**Action item**
Provide only the number of lines in the following data that contain "grossesse".

Collected data:
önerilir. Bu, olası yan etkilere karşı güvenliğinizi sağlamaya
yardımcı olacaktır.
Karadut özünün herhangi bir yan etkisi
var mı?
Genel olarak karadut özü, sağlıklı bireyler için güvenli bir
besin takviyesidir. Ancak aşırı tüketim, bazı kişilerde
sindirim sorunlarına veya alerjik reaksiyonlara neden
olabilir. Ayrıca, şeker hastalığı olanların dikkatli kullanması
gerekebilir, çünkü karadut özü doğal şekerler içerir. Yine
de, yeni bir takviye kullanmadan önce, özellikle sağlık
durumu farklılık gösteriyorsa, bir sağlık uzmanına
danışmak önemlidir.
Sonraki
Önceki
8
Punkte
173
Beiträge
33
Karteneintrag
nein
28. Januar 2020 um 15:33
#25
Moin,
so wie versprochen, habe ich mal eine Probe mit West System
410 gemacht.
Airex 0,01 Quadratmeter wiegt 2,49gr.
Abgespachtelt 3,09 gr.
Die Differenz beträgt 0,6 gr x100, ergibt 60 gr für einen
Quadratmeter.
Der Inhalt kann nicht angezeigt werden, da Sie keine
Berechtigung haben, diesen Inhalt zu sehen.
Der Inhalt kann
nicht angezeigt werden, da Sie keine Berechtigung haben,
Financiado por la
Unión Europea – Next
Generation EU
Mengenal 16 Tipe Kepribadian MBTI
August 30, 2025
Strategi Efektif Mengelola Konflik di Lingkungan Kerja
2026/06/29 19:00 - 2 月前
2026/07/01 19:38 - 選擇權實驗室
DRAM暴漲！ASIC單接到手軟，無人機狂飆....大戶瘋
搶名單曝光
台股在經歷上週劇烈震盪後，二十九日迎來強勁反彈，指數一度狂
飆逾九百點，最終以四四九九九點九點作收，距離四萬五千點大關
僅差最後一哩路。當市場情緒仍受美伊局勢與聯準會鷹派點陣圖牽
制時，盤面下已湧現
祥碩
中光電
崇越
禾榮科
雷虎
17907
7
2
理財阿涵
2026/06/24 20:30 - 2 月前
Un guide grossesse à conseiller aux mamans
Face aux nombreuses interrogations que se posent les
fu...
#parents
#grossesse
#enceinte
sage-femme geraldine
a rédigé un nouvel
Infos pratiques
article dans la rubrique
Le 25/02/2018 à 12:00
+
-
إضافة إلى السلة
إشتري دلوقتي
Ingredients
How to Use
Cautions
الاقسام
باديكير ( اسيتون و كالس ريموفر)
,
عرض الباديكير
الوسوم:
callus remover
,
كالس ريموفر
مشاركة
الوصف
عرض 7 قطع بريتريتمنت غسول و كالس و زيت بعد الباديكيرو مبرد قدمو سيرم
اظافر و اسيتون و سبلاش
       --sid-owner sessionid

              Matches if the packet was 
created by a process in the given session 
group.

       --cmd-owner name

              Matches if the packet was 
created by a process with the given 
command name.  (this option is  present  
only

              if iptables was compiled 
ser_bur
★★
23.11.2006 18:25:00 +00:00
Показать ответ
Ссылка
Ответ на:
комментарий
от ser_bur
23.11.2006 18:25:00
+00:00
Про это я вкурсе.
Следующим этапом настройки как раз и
==
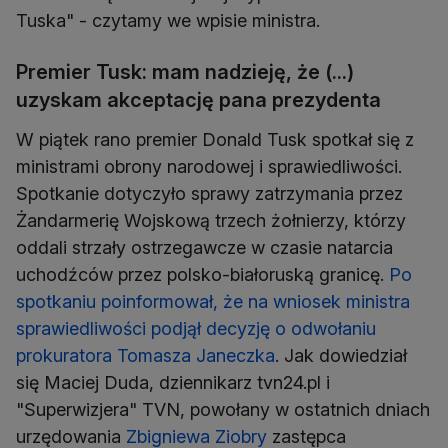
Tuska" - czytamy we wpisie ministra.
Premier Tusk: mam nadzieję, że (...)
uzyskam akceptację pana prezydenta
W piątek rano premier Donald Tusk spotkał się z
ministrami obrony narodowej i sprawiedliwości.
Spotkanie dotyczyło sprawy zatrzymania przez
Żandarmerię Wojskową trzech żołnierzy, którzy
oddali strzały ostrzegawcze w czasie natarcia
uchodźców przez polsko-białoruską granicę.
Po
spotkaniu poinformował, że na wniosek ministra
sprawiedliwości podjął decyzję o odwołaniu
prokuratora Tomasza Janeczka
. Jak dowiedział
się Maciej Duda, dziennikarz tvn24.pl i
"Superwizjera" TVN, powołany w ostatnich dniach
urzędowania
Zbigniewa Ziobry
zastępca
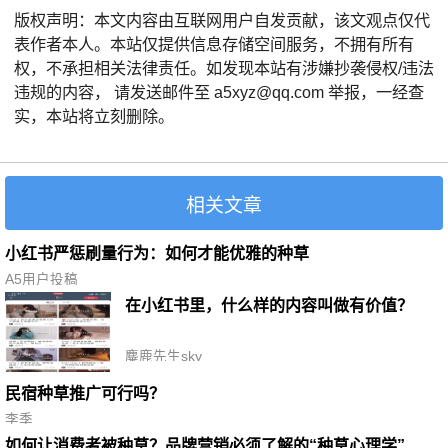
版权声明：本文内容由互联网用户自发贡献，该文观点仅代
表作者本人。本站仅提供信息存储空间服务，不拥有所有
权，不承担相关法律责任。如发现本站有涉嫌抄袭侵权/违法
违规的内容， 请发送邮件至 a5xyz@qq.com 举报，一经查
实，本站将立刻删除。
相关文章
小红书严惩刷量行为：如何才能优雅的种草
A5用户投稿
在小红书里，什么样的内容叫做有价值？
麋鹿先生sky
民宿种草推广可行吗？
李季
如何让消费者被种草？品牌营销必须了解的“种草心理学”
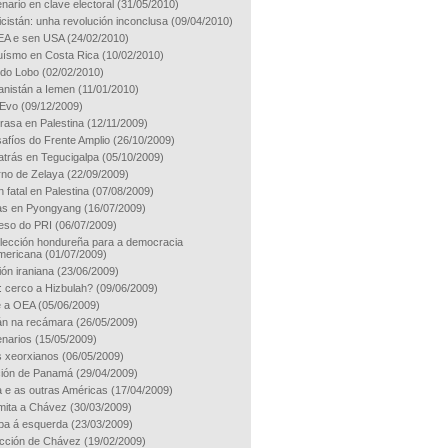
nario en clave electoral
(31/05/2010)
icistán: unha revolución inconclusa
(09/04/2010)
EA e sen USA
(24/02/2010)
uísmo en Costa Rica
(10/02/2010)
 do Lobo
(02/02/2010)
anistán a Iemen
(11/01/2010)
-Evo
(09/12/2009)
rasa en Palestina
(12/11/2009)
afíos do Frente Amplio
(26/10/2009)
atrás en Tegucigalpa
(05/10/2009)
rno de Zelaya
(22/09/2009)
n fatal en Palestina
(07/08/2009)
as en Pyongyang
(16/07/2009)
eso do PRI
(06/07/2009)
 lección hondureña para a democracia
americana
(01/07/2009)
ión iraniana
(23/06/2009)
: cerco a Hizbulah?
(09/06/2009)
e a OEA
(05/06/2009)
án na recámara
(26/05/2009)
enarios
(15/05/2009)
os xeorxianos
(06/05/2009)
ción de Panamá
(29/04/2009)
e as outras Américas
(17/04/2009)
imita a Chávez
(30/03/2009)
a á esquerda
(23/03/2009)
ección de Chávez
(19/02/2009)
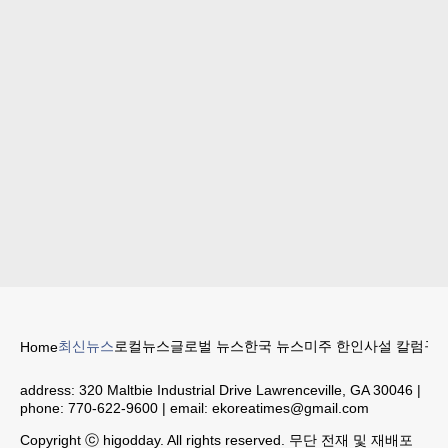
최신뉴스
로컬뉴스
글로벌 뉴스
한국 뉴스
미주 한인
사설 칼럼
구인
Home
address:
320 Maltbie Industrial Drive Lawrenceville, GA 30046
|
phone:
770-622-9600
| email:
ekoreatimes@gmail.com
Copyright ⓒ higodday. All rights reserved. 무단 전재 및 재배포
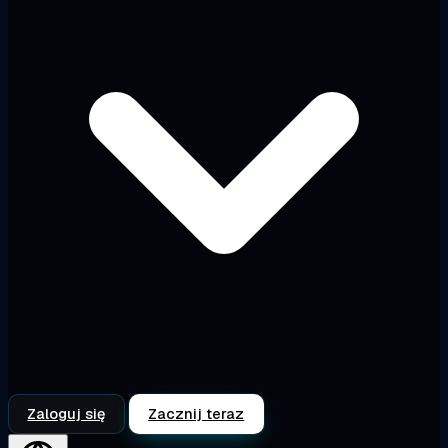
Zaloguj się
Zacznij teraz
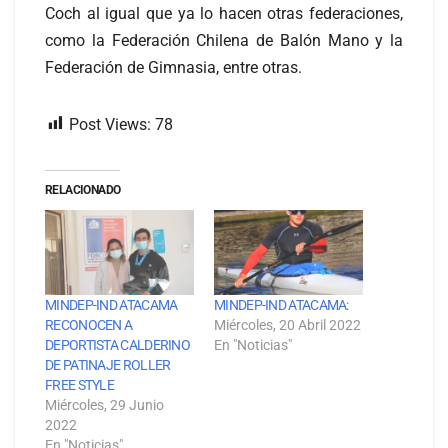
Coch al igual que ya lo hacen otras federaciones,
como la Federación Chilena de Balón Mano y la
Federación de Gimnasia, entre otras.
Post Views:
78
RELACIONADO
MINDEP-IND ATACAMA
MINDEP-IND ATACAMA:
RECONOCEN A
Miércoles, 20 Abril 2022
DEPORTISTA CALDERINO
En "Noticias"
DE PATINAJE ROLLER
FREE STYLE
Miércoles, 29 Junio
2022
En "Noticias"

**Response below**
2